Deciding Which Areas to Evaluate
Nonprofit boards have the flexibility to determine which areas they want to examine. In making those decisions, it’s important for boards to assess all areas in relation to the nonprofit’s mission, goals, policies, programs and needs. Some of the areas that boards may want to explore include:
- Servitude
- Participation
- Conflicts of interest
- Fiduciary duties
- Fundraising responsibilities
- Relationship with staff
- Skills and talents
- Collaboration skills
- Networking and community relationships
It’s important that boards not develop survey questions like a report card. Board directors should feel that they can honestly answer the questions without demeaning, blaming or embarrassing anyone. If we go back to our example of the doctor’s office, we don’t want to be blamed or shamed. We need information, guidance and support to move forward in a healthier way. When boards see problems at the board’s annual self-assessment checkup, it gives them a chance to figure out how to pursue the problems or set up the right course of treatment to begin turning things around.
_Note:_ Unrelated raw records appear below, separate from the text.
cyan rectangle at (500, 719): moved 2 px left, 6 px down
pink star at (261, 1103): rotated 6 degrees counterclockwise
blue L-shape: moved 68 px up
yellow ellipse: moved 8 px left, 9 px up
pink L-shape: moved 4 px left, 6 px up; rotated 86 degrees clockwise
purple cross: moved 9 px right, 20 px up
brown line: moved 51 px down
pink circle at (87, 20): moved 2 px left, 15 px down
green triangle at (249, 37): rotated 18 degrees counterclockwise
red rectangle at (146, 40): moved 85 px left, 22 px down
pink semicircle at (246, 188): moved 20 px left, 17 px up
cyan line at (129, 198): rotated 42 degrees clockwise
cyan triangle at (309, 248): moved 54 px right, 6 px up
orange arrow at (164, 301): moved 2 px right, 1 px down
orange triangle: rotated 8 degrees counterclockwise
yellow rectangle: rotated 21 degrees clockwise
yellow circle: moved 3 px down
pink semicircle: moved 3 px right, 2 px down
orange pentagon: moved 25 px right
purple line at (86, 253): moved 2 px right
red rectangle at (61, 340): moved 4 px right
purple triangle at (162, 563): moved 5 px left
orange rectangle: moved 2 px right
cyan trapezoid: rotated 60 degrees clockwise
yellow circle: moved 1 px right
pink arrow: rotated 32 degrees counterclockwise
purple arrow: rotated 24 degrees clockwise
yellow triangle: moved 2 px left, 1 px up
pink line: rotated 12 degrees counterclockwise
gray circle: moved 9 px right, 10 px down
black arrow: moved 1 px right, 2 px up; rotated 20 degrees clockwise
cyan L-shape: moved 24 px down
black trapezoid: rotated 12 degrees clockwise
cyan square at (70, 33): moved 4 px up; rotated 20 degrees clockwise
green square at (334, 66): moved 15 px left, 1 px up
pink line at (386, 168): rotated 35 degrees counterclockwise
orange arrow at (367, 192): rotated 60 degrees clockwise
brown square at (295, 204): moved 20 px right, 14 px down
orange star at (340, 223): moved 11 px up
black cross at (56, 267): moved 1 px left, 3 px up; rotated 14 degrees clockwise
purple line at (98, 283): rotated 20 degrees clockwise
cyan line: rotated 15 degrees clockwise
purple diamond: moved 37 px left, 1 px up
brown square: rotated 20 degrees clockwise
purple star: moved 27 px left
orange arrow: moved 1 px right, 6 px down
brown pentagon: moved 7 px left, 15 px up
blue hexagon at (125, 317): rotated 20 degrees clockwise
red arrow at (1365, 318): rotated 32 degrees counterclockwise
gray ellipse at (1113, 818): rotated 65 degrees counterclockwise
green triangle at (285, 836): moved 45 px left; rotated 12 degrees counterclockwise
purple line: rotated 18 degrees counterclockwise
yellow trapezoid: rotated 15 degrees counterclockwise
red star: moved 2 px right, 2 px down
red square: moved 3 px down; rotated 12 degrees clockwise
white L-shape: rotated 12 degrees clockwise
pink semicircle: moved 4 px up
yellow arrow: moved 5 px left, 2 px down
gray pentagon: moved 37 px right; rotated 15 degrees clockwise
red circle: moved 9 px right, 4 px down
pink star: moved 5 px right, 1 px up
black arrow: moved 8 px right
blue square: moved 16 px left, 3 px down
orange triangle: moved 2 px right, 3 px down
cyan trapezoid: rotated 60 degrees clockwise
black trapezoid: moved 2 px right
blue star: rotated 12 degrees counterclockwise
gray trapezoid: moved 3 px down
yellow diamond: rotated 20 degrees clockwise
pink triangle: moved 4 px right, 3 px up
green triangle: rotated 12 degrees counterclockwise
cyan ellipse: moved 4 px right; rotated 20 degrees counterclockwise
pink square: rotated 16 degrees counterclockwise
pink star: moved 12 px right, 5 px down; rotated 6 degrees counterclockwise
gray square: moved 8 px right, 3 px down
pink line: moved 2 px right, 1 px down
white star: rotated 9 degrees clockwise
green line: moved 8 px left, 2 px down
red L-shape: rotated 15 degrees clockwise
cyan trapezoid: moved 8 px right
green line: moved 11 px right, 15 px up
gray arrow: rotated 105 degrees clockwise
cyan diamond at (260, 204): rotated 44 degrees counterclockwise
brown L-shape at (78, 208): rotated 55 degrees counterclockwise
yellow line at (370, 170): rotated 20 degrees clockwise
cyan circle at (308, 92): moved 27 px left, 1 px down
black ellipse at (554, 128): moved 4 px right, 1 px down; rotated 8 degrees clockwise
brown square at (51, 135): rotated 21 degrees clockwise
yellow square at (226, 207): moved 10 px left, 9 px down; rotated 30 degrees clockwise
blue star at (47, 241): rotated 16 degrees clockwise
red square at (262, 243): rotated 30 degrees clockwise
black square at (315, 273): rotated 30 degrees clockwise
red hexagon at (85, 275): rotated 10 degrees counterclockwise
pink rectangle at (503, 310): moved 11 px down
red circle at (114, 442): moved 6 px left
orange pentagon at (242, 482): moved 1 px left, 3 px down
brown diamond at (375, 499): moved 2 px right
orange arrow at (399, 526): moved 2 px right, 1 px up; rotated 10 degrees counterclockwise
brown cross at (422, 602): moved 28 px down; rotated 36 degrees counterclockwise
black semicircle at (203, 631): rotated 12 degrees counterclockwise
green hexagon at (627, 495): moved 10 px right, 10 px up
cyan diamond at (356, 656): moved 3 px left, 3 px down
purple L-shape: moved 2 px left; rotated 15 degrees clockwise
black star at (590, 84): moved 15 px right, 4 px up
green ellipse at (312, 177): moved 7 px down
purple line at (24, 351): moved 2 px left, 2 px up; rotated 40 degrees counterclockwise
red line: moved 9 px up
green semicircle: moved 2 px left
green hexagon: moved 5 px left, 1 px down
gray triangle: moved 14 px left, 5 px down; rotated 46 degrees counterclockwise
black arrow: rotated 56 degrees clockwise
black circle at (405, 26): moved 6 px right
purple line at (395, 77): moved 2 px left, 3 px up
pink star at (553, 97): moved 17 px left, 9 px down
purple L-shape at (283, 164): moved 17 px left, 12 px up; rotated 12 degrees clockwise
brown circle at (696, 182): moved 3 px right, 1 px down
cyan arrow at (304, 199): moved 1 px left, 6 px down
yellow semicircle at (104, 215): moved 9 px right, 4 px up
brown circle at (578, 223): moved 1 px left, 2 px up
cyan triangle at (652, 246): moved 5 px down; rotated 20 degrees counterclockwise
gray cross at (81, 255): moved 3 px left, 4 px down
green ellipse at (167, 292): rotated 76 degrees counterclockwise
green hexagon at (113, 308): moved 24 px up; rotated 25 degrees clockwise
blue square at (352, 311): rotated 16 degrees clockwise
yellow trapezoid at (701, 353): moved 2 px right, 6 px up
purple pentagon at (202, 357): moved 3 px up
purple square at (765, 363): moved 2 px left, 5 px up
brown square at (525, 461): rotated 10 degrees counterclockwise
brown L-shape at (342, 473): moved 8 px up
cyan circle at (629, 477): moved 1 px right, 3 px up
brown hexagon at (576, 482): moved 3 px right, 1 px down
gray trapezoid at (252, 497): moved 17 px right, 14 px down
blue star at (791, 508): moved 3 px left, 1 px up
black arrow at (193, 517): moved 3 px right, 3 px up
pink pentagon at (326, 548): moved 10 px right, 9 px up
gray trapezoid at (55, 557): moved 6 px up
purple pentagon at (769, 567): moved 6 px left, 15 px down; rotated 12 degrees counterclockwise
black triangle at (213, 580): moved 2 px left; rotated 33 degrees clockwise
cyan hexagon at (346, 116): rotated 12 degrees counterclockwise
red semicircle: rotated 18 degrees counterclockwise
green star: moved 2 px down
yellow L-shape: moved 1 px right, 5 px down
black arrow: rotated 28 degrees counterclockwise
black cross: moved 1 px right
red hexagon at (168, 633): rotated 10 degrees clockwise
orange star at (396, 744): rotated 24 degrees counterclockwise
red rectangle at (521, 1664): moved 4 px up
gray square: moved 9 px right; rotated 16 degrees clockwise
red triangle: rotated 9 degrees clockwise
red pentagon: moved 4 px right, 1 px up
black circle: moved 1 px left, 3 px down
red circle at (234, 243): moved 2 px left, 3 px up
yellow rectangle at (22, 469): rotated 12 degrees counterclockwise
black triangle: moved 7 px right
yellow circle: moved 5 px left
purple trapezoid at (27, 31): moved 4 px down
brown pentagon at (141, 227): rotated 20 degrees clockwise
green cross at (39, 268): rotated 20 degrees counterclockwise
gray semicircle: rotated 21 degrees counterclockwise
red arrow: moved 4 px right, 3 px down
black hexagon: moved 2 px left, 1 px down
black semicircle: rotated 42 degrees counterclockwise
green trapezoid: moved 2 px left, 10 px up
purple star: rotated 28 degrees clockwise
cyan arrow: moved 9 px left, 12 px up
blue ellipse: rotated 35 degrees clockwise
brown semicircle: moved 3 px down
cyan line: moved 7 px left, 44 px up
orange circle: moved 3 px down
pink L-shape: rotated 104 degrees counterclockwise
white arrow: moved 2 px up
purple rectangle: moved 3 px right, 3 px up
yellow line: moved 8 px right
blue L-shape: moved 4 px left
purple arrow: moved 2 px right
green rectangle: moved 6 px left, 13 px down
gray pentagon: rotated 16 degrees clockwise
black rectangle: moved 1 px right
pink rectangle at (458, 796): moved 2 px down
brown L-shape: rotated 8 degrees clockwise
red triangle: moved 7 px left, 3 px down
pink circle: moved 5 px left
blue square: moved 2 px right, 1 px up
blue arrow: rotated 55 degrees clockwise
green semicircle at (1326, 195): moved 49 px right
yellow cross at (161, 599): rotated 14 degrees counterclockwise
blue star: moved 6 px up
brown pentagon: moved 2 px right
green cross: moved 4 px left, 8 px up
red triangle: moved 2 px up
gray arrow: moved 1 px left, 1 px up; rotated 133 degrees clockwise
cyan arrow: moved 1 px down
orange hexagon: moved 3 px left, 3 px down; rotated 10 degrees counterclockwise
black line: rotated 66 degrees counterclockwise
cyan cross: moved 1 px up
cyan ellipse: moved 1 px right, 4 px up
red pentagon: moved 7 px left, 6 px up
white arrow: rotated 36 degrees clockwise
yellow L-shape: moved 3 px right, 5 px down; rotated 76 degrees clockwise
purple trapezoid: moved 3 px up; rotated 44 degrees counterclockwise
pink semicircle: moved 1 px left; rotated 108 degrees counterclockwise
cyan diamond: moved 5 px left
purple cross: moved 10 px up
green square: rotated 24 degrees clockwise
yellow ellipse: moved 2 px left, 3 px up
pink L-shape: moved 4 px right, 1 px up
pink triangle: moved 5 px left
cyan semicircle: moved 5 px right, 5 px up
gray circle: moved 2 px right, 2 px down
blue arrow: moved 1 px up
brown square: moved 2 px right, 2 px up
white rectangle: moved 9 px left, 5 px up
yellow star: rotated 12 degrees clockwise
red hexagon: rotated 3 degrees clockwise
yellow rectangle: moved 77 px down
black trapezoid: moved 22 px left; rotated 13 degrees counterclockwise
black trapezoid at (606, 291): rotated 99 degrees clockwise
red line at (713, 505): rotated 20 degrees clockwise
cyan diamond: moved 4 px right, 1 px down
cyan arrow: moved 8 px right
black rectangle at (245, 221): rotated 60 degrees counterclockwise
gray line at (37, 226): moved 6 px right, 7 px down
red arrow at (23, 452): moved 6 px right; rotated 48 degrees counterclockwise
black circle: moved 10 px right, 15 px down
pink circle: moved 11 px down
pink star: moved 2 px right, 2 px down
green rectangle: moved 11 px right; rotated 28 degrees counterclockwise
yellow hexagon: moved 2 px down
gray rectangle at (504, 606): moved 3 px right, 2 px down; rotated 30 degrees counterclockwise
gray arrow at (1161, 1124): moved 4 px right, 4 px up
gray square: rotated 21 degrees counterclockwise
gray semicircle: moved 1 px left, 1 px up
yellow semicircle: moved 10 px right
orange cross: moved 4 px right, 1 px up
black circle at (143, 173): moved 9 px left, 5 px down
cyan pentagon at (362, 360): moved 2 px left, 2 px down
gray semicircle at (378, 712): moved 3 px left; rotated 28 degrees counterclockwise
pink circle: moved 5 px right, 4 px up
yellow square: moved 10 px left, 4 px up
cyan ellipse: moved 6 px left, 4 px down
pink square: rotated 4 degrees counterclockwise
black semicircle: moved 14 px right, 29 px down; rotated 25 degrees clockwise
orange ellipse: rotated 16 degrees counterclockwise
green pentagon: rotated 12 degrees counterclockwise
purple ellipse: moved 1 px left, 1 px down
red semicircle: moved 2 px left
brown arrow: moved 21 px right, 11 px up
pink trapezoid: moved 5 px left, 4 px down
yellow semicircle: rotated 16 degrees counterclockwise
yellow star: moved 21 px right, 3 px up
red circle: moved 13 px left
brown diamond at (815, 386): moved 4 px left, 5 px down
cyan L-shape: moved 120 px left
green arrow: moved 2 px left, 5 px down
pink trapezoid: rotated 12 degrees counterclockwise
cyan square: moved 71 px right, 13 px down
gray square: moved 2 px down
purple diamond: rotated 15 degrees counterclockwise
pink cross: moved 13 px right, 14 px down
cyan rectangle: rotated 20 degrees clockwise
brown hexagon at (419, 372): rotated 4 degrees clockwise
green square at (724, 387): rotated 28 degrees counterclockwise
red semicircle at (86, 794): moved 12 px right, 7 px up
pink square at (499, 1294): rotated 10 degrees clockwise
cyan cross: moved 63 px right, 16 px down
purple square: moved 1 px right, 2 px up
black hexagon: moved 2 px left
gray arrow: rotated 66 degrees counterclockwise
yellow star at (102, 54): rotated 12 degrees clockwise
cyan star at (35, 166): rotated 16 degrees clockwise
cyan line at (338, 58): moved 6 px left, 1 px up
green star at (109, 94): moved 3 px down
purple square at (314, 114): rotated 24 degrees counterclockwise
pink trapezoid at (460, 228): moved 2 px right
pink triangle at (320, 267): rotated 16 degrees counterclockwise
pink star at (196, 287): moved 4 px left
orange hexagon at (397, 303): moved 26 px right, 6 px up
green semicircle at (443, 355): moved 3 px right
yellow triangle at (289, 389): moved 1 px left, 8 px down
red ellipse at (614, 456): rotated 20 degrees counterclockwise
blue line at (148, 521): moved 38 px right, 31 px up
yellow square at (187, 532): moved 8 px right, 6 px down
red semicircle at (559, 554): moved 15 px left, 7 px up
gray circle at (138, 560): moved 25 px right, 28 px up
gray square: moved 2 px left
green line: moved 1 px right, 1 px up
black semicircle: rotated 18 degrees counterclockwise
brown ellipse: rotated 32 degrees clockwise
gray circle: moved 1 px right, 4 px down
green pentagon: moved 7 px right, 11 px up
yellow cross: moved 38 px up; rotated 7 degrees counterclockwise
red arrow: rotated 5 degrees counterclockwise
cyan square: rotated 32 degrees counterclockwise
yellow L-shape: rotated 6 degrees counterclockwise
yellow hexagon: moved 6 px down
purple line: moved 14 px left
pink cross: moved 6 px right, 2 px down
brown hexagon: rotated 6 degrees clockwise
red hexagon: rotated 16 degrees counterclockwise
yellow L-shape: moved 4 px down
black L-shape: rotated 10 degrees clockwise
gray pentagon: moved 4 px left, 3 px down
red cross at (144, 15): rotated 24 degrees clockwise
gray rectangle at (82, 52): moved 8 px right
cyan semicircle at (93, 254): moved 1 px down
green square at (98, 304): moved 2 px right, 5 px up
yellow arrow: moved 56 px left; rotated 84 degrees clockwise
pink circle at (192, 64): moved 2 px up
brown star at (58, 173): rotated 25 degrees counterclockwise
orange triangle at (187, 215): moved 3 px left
Just as when you look and feel your best, you tend to put your best self forward, when the board is thriving, the organization also thrives.
Not all board members will initially appreciate why it’s important to conduct annual board self-assessments. That’s why it’s so important to have that initial discussion about what the board’s expectations are for the role of the board and its individual members. It may take some time to get buy-in from the full board to pursue doing board self-assessments. The ease and security of doing board self-assessments online using BoardEffect’s board portal, along with the many other features of the portal, support all areas of the board’s work, and good governance in general.